**The task:**
Pick out each line in these entries that contains the string "Bachelor".

Stored items from a collection:
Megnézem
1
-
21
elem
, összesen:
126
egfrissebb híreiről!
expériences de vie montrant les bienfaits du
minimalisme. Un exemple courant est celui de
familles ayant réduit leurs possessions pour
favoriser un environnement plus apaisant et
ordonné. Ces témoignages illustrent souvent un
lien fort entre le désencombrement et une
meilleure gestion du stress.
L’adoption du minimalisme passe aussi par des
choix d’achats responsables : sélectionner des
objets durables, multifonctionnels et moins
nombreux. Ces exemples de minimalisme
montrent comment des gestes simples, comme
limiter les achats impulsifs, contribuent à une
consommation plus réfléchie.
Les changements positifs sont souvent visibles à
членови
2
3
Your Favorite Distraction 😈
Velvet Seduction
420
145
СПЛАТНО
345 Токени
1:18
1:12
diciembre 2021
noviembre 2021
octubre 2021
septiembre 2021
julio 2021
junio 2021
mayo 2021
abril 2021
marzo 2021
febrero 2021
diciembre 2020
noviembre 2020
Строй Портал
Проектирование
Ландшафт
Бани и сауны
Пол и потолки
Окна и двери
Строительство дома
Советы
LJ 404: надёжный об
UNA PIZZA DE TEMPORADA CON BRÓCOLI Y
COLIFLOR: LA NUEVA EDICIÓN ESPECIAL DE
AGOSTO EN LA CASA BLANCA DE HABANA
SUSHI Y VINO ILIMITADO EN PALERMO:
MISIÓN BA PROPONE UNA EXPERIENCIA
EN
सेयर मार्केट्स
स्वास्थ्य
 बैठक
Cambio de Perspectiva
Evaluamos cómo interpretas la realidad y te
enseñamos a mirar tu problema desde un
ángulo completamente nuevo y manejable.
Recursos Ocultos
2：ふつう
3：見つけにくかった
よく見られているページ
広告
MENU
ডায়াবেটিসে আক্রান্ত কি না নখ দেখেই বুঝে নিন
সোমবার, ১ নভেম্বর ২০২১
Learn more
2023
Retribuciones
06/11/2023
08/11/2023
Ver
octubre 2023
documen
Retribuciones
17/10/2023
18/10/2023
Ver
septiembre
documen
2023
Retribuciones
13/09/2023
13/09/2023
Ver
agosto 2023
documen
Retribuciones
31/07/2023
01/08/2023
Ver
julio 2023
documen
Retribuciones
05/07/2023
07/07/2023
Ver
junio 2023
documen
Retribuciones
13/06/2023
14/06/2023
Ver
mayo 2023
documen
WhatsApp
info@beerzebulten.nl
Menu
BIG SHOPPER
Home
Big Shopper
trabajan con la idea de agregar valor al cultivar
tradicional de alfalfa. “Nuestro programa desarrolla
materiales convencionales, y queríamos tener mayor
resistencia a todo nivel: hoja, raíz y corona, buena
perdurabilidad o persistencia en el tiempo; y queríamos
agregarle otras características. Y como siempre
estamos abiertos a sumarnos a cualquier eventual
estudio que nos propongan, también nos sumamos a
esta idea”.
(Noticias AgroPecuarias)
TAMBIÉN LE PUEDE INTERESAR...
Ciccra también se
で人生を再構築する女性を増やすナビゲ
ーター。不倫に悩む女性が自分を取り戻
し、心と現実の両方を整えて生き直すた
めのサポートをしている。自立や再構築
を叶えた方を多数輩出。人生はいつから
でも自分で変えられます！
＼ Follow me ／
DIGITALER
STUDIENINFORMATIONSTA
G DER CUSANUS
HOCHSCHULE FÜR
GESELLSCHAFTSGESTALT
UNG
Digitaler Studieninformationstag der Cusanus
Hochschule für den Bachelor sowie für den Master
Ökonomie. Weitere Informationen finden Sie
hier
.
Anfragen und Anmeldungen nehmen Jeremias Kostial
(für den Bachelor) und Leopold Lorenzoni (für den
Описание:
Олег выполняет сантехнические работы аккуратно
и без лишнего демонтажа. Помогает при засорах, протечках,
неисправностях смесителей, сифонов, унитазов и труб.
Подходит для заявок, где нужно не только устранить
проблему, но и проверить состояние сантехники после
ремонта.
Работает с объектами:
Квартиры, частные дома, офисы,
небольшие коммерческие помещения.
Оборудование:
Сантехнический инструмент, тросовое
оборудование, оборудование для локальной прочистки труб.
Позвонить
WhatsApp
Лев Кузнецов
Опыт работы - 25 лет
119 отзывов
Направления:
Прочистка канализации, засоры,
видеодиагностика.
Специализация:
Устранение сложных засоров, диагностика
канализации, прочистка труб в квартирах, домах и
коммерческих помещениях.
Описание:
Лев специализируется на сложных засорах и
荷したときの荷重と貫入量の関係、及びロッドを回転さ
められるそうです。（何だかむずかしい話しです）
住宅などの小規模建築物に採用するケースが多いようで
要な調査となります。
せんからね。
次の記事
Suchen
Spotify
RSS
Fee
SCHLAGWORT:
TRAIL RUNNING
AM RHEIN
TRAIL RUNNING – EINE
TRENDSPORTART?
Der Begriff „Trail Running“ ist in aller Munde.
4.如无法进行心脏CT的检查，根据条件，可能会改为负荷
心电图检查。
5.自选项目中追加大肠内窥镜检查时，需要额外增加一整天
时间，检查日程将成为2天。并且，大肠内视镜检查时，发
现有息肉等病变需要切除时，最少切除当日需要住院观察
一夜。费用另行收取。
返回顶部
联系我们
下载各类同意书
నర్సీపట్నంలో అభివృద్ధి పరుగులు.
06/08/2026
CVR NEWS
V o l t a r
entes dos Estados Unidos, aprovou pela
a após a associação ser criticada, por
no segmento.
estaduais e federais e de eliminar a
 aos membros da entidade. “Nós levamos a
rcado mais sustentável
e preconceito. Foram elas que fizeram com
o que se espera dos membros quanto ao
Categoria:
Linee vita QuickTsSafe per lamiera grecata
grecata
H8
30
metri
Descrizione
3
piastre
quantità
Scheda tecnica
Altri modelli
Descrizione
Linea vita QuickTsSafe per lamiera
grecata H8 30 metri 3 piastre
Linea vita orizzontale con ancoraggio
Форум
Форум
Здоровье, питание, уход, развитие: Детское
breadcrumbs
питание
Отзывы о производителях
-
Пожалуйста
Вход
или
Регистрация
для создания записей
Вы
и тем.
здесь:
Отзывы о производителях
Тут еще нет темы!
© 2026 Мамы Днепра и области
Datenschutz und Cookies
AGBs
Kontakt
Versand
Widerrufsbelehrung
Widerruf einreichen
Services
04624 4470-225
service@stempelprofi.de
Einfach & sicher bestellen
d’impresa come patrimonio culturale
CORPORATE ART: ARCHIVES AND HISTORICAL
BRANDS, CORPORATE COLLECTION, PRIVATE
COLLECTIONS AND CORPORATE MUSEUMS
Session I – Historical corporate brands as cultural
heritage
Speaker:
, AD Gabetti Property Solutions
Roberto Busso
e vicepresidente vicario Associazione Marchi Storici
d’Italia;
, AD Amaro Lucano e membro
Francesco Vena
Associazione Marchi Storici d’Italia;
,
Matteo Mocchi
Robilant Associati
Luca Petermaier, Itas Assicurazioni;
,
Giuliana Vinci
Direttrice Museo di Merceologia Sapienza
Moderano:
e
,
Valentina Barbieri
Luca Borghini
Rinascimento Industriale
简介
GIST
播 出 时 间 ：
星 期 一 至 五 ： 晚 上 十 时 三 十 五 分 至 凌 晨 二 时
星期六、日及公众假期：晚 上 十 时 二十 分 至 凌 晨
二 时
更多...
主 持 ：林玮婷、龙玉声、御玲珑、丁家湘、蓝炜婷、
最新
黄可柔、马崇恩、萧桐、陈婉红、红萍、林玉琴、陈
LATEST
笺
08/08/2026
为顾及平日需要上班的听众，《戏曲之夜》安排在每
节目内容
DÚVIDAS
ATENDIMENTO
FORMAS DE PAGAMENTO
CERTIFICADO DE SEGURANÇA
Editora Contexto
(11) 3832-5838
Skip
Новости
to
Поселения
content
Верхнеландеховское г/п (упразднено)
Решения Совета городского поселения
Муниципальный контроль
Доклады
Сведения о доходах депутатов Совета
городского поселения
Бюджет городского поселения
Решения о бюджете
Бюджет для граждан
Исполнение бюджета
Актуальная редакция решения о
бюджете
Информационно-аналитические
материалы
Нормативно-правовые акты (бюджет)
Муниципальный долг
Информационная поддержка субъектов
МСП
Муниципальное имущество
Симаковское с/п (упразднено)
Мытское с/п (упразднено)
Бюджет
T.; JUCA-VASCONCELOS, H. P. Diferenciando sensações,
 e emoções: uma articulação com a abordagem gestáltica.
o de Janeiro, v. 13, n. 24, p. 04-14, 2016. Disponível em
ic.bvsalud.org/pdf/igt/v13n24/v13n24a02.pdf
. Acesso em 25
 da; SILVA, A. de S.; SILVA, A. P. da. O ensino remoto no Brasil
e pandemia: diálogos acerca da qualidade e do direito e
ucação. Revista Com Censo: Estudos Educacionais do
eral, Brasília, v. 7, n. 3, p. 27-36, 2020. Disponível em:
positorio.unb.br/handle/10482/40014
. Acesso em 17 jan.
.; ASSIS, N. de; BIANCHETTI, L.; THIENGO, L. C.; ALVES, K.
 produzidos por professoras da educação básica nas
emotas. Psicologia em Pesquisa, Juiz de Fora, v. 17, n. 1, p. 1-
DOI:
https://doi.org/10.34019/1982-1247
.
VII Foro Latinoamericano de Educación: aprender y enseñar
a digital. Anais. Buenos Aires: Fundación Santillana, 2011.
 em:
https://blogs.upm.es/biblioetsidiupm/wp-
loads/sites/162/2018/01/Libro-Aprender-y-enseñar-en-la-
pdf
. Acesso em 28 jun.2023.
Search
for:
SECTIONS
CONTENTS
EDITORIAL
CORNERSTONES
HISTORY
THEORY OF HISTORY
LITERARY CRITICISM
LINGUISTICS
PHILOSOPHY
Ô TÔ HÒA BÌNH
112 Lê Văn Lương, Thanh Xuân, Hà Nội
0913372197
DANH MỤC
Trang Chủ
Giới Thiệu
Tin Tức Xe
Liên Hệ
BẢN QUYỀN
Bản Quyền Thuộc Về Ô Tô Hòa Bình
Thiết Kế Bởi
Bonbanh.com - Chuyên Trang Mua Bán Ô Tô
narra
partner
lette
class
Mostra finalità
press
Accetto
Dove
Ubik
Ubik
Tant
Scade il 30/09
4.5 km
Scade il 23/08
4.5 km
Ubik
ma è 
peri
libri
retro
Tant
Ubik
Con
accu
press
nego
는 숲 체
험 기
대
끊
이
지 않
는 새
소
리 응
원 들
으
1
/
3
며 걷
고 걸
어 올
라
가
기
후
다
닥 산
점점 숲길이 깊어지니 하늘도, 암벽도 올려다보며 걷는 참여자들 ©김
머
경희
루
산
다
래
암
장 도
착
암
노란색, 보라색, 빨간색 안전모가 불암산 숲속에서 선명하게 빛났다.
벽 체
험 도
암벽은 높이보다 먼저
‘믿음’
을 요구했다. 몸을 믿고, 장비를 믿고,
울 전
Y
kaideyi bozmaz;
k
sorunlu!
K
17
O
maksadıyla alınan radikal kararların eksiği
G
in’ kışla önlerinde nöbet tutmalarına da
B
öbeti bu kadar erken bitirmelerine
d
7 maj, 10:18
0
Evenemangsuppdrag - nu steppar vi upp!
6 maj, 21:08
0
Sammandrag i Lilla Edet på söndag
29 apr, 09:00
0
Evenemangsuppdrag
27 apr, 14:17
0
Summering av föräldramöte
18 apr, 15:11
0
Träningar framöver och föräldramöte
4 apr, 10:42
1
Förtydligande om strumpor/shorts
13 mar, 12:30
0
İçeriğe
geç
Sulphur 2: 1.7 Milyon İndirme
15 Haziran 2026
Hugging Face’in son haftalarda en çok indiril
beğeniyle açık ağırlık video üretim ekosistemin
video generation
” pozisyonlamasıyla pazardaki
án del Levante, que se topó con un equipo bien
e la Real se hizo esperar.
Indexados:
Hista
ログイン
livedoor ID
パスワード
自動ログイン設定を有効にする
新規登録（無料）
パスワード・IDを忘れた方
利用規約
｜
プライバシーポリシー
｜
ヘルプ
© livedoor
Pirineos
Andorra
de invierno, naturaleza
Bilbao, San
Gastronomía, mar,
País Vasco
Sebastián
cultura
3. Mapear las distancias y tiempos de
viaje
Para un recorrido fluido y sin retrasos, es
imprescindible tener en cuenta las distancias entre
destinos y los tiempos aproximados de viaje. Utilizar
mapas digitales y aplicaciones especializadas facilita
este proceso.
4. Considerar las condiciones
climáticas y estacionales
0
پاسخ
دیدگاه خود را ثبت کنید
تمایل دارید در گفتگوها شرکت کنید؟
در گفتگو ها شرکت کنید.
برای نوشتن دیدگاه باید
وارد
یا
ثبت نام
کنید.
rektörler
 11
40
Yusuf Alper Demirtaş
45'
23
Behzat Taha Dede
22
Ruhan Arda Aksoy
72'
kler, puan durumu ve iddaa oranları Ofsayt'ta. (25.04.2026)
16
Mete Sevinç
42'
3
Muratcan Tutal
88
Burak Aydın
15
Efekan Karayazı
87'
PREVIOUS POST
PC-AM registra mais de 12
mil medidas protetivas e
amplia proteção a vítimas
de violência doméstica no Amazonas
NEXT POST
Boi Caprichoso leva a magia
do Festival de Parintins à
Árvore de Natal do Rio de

**Solved exercise:**
Hochschule für den Bachelor sowie für den Master
(für den Bachelor) und Leopold Lorenzoni (für den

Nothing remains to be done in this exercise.